The model I was thinking of was similar. If the variables use XPath
expressions that only select along the child, descendant, or attribute axes,
then you can be assured that they are "fully collected" when the end event
for the node matching the template pattern is received.
For instance, something like:
<variable name="firstName" select="firstName"/>
<variable name="id" select="@objectId"/>
<variable name="zipCode" select="homeAddress/zipCode"/>
This is a silly example, but I think it illustrates what I'm thinking
(though I have not pursued this line of thought in great depth). When you
get the end event for a "PersonInfo" element, you know that the variables
have collected all of the data relevant to this particular element. This
only works, of course, if you restrict the axes that can be used for
selecting the variables values (or at least have analyzed the expression and
know what axes are used). If you know what axes are used in the XPath
expressions, then it seems like it shouldn't be necessary to explicitly
define whether you want something to happen in the start event or end event.

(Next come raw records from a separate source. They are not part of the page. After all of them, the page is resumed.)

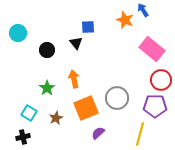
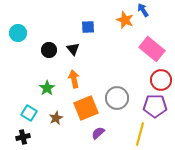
black triangle: moved 3 px left, 6 px down
black circle: moved 2 px right
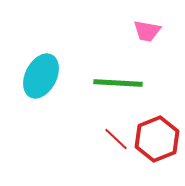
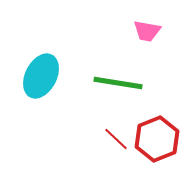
green line: rotated 6 degrees clockwise
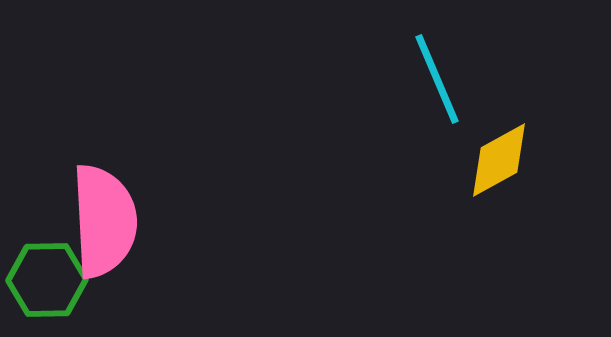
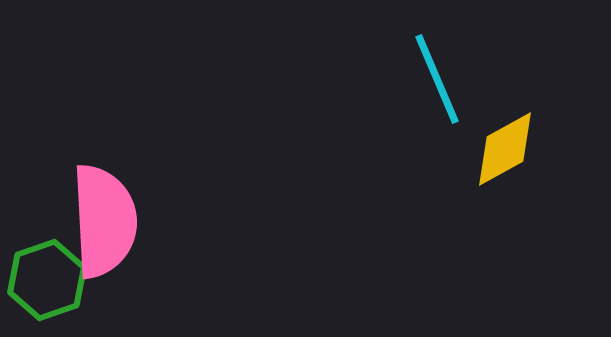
yellow diamond: moved 6 px right, 11 px up
green hexagon: rotated 18 degrees counterclockwise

For instance, if the variables only select along the attribute axis, then
you could fire off the action in the start event and you don't need to wait
for the end event.
Two other key constraints, here. There are restrictions as to what axes can
be referenced in the "match" expression for the template. The idea is that a
stack is maintained keeping track of the ancestor nodes of each element for
matching purposes, but children are not automatically remembered (and
template matching is done in the start event for the element); so you can't
do something like include a predicate that selects along the child axis
(since it hasn't parsed that, yet, when an element is matched). You could
include a predicate, though, that filters based on attribute values. Also,
any action that gets fired only has access to data that has been collected
into a variable. There is no tree of nodes to traverse.
As I mention above, I haven't pursued this line of thought in great depth.
This is just something I've been thinking about relatively recently, and
I've toyed with the idea of trying to use SAXPath to implement something
like this. But I haven't seriously pursued it, at this point.